Mais comment se former une idée de la beauté générale, puisqu’il y a dans l’espèce humaine différentes classes de beautés, & que celle d’un Hercule n’est pas celle d’un Apollon ou d’un gladiateur ?

L’idée générale de la beauté humaine la plus parfaite doit être prise dans l’àge le plus parfait, c’est-à-dire, dans celui où l’homme a pris tout son accroissement & toute sa beauté, sans avoir éprouvé aucune dégradation ; elle sera prise dans l’état le plus noble, c’est-à-dire, dans celui qui permet à l’homme les exercices qui développent sa beauté, sans lui imposer aucun de ceux qui la déforment. C’est de ce premier modèle que l’en partira pour trouver les différentes classes dans lesquelles les hommes peuvent être partagés par leurs habitudes, leurs travaux, leurs conceptions même qui ont de l’influence sur l’extérieur. Chacune de ces classes aura sa beauté générale, exempte des défectuosités individuelles. La, beauté d’Apollon sera celle d’un homme qui exerce habituellement & doucement une partie de ses forces : la beauté d’Hercule sera celle d’un homme qui les exerce habituellement toutes, & même avec une sorte de violence, mais sans excès : la beauté de Vulcain, s’il pouvoit être beau, seroit celle d’un homme qui, non seulement, les exerce, mais qui les excède. De ces trois sortes de beautés, la première seule aura le complément de la perfection. Il en sera de même des âges différens de l’âge parfait ; il manquera quelque chose à la perfection, dans les uns, parce qu’ils ne l’auront pas encore atteinte, dans les autres, parce qu’ils en auront déjà perdu. Ainsi la beauté d’un vieillard sera celle d’un homme qui eut la beauté parfaite dans sa pleine virilité, & dont la nature semble respecter encore la beauté, même en


la dégradant. Son maintien témoignera qu’il est affoibli, mais on reconnoîtra qu’il fut vigoureux autrefois. Les plis que forment les muscles de la face, seront creusés plus profondément, mais la peau de son visage ne sera pas sillonnée de rides multipliées, & se croisant entre elles ; ses paupières n’auront plus leur premiere fermeté, ses joues leur première rondeur, ses regards leur ancien feu, & l’on pourta remarquer quelque foiblesse dans les muscles moteurs de ses lèvres. L’adolescence n’aura pas la plénitude qui doit former la beauté de l’homme : on sentira dans la maigreur de ses muscles la fatigue qu’ils viennent d’éprouver en prenant leur accroissement en longueur ; mais c’en l’âge suivant qui accomplira leur accroissement, en épaisseur, & qui achevera leur perfection On verra qu’il ne leur manque plus que ce dernier accroissement pour y parvenir, & cet âge est déjà beau de la beauté qu’il promet, & dont il approche. L’enfance ne manque pas elle-même de sa beauté générale. La rondeur excédente de ses formes indique qu’elles ont des développemens à éprouver pour parvenir à la beauté de l’adolescence, & à celle de la virilité ; son action est une maladresse naïve & gracieuse, parce que cet âge n’a pas la force & l’expérience qui donne la justesse des mouvemens.
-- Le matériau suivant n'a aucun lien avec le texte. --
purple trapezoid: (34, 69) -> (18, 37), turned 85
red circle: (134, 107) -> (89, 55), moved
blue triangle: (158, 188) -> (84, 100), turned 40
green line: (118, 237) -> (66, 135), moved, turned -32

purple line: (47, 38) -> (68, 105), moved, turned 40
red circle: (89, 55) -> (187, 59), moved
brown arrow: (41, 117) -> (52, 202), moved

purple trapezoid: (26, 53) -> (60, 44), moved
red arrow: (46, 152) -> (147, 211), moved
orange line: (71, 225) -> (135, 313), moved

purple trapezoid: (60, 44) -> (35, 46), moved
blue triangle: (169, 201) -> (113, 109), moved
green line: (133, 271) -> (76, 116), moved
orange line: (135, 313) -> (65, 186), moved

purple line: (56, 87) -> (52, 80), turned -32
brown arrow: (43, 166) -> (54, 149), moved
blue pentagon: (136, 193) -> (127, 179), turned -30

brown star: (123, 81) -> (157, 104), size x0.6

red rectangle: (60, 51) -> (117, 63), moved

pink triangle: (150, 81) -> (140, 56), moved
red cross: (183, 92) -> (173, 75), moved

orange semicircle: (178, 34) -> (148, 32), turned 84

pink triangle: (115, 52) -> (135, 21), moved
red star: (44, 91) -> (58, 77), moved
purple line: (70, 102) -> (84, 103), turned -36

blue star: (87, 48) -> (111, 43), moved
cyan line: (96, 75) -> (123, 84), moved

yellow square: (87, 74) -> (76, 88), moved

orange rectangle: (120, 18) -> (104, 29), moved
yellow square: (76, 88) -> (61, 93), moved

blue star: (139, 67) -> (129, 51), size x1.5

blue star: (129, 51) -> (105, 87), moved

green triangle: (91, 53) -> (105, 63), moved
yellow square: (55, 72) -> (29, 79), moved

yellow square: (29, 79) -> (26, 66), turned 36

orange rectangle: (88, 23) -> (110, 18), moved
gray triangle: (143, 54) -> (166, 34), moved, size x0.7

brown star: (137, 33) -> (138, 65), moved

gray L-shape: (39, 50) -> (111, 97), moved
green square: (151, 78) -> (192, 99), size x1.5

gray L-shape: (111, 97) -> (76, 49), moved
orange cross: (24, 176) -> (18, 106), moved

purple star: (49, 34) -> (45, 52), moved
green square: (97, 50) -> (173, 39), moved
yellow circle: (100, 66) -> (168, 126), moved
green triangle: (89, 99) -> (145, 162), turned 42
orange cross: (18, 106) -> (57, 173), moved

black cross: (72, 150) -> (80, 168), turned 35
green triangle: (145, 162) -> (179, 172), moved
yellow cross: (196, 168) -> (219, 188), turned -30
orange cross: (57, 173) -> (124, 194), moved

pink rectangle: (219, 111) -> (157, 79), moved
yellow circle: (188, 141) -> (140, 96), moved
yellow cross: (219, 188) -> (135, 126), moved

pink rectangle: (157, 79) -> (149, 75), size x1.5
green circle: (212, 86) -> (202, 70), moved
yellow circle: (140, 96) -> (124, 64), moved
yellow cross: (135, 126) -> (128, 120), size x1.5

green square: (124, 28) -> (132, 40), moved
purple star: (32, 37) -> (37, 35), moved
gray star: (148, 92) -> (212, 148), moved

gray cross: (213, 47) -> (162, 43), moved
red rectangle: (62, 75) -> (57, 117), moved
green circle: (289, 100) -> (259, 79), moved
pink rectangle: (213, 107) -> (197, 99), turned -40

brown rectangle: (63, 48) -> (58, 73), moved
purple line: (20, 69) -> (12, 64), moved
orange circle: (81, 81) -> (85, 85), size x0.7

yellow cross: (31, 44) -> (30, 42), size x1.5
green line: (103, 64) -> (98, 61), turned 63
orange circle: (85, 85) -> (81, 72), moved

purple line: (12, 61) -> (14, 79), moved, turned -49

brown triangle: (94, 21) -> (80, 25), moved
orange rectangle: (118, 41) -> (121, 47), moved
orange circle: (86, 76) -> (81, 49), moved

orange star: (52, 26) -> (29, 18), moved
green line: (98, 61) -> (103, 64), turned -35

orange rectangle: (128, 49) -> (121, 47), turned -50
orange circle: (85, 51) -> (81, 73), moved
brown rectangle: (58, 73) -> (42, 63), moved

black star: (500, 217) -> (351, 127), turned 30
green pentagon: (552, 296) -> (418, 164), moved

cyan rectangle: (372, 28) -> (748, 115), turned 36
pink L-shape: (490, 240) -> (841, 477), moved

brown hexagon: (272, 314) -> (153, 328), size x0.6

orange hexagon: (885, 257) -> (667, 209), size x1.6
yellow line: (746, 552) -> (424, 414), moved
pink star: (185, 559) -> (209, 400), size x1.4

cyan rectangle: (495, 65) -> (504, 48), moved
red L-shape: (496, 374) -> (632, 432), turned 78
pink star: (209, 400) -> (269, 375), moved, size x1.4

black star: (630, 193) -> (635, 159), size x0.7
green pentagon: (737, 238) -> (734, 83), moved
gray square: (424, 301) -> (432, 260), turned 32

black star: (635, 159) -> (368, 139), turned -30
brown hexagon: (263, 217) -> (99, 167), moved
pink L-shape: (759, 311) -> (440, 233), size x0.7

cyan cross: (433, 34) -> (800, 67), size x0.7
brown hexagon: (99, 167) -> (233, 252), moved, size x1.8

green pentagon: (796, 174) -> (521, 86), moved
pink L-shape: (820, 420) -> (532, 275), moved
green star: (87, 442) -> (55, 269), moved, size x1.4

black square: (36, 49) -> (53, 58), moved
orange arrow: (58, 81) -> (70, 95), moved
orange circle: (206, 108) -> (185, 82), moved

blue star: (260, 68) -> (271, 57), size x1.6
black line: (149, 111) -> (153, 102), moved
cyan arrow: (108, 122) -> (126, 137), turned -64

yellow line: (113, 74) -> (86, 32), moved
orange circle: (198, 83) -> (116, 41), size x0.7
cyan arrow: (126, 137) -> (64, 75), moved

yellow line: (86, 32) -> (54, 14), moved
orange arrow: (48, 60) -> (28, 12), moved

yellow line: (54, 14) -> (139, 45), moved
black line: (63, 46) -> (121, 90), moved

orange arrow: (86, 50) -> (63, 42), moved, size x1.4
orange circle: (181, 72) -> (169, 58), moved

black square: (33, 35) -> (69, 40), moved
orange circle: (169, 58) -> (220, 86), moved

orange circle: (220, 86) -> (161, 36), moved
Ces réflexions, la plupart fournies par M. Reynolds, nous conduisent à la connoissance d’une beauté déjà idéale, puisqu’elle ne se trouve dans aucun individu. On l’appelleroit pourtant mieux beauté de choix, ou, suivant l’expression de M. Falconet, beauté de réunion, puisqu’elle forme un tout dont on a choisi dans la nature les parties dispersées, pour les rassembler en un seul objet. Mais pour parvenir au dernier complément de l’idéal, il reste encore à revenir sur ce tout formé de différentes parties prises dans la nature, & dont aucune n’est défectueuse, pour supprimer celles dont la beauté inférieure, ou l’utilité moins sensible., ou le volume moins apparent, nuit aux formes qui ont un caractère frappant de beauté, de grandeur & d’utilité. C’est ce qu’ont fait les anciens ; & c’est par ce moyen, qu’ils ont élevé l’art au point de représenter la nature héroïque, & même une nature divine, vraisemblable dès qu’on suppose les Dieux sous la figure de l’homme. Ils ont supprimé des parties de l’homme, toutes celles qui rendent témoignage de sa foiblesse, & dès lors la forme humaine ne semble plus indigne des Dieux.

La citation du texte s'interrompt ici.